Professor Rädler moved between academic and business circles with the greatest of ease. While managing a successful tax firm based in Munich, he also taught international tax law at the University level for more than 20 years, first in Regensburg and then in Hamburg. His reputation as a European visionary earned him the confidence of governments. He demonstrated that it was possible to advise effectively both public and private sector clients while avoiding conflicts of interest. His counsel to blue chip clients made him a more effective advocate on the tax policy level as he was always mindful of the practical impact different policy proposals would have on businesses and tax planning.

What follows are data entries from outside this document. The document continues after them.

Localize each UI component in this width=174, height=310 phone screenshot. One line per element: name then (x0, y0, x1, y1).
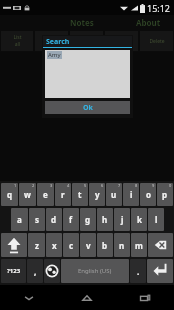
staticText: ?123 (7, 267, 21, 275)
staticText: Search (44, 38, 60, 45)
staticText: 7 (118, 183, 121, 188)
staticText: i (130, 189, 133, 200)
button[interactable]: i (123, 183, 139, 206)
staticText: d (51, 214, 57, 225)
button[interactable]: w (19, 183, 36, 206)
staticText: English (US) (78, 267, 112, 275)
staticText: 8 (135, 183, 138, 188)
button[interactable]: f (63, 208, 79, 231)
button[interactable]: c (63, 233, 79, 257)
button[interactable]: ?123 (1, 259, 26, 283)
staticText: o (146, 189, 151, 200)
button[interactable]: t (72, 183, 88, 206)
button[interactable]: List all (1, 31, 33, 51)
staticText: Search (46, 37, 70, 47)
staticText: z (35, 240, 39, 251)
button[interactable]: Ok (45, 101, 130, 114)
button[interactable]: v (80, 233, 96, 257)
button[interactable]: Back (0, 285, 58, 310)
staticText: h (102, 214, 108, 225)
button[interactable]: Search (35, 31, 68, 51)
button[interactable]: e (37, 183, 54, 206)
button[interactable]: Enter (147, 259, 173, 283)
staticText: t (78, 189, 82, 200)
staticText: m (135, 240, 143, 251)
staticText: 1 (14, 183, 17, 188)
staticText: f (69, 214, 73, 225)
button[interactable]: m (131, 233, 147, 257)
staticText: j (121, 214, 124, 225)
staticText: Amy (48, 51, 61, 59)
staticText: n (119, 240, 125, 251)
staticText: w (24, 189, 31, 200)
button[interactable]: Recent apps (116, 285, 174, 310)
staticText: 3 (50, 183, 53, 188)
button[interactable]: . (130, 259, 146, 283)
staticText: p (162, 189, 168, 200)
button[interactable]: Change language (44, 259, 60, 283)
button[interactable]: English (US) (61, 259, 129, 283)
button[interactable]: k (131, 208, 147, 231)
staticText: r (61, 189, 65, 200)
button[interactable]: d (46, 208, 62, 231)
button[interactable]: p (157, 183, 173, 206)
button[interactable]: q (1, 183, 18, 206)
button[interactable]: Create + (105, 31, 138, 51)
button[interactable]: Backspace (148, 233, 173, 257)
button[interactable]: n (114, 233, 130, 257)
button[interactable]: b (97, 233, 113, 257)
button[interactable]: l (148, 208, 164, 231)
button[interactable]: u (106, 183, 122, 206)
staticText: 9 (152, 183, 155, 188)
staticText: g (85, 214, 91, 225)
staticText: x (52, 240, 57, 251)
staticText: b (102, 240, 108, 251)
button[interactable]: r (55, 183, 71, 206)
staticText: , (34, 266, 37, 277)
button[interactable]: Home (58, 285, 116, 310)
staticText: v (86, 240, 91, 251)
staticText: 5 (84, 183, 87, 188)
staticText: 15:12 (147, 2, 171, 14)
staticText: List all (13, 34, 22, 48)
staticText: Notes (70, 17, 94, 28)
button[interactable]: j (114, 208, 130, 231)
button[interactable]: Shift (1, 233, 27, 257)
button[interactable]: o (140, 183, 156, 206)
staticText: 4 (67, 183, 70, 188)
staticText: About (136, 17, 161, 28)
button[interactable]: Create (70, 31, 103, 51)
button[interactable]: a (11, 208, 28, 231)
staticText: . (137, 266, 140, 277)
button[interactable]: z (28, 233, 45, 257)
staticText: 0 (169, 183, 172, 188)
button[interactable]: x (46, 233, 62, 257)
staticText: e (43, 189, 48, 200)
staticText: s (35, 214, 40, 225)
staticText: 6 (101, 183, 104, 188)
staticText: Delete (149, 38, 165, 45)
button[interactable]: Delete (140, 31, 173, 51)
button[interactable]: s (29, 208, 45, 231)
staticText: Create + (114, 34, 130, 48)
staticText: a (17, 214, 22, 225)
button[interactable]: h (97, 208, 113, 231)
staticText: q (7, 189, 13, 200)
staticText: 2 (32, 183, 35, 188)
staticText: k (137, 214, 142, 225)
button[interactable]: , (27, 259, 43, 283)
button[interactable]: g (80, 208, 96, 231)
staticText: Ok (83, 103, 93, 113)
staticText: c (69, 240, 74, 251)
staticText: l (155, 214, 158, 225)
button[interactable]: Amy (45, 50, 130, 98)
staticText: y (95, 189, 100, 200)
staticText: u (111, 189, 117, 200)
button[interactable]: y (89, 183, 105, 206)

Professor Rädler is probably most widely known for his work as a member of the Ruding Committee, whose report on EU tax policy was published twenty years ago this month and which legacy would be worthy of a separate blog in the near future. The Ruding Committee was called into existence by the EU Commission as an independent committee of distinguished European tax experts. The Committee was specifically tasked to analyze the tax systems of the then group of Member States and make recommendations to mitigate and eliminate improper distortions to competition resulting from differences in those tax systems.
Professor Rädler and the rest of the Ruding committee had a certain level of confidence in the ability of market forces to encourage member states to adapt unilaterally common features of their corporate tax systems (otherwise known as convergence) which would lead to less distortions in competition between the Member States. The committee also concluded that a certain amount of tax competition between states was acceptable. 20 years later, the Ruding Report still inspires and influences an approach like the initiative for corporate tax convergence as agreed in principle by France and Germany in the joint Green Paper released on February 6 of this year.
Professor Rädler is also remembered by his colleagues for his enthusiasm for travel. He was so often the guest of foreign governments, universities and international organizations, to share his wisdom and insights on tax policy. This suited his European tax evangelism well. At his memorial service last week, it was said of Professor Rädler that there was no corner of the international tax world where he had not been in his career, literally and intellectually. Well put. His friends will remember him for his sense of humour, his generosity in word and in deed, and his dedication to family. Our best tribute to his memory will be to follow his examples in work and in life.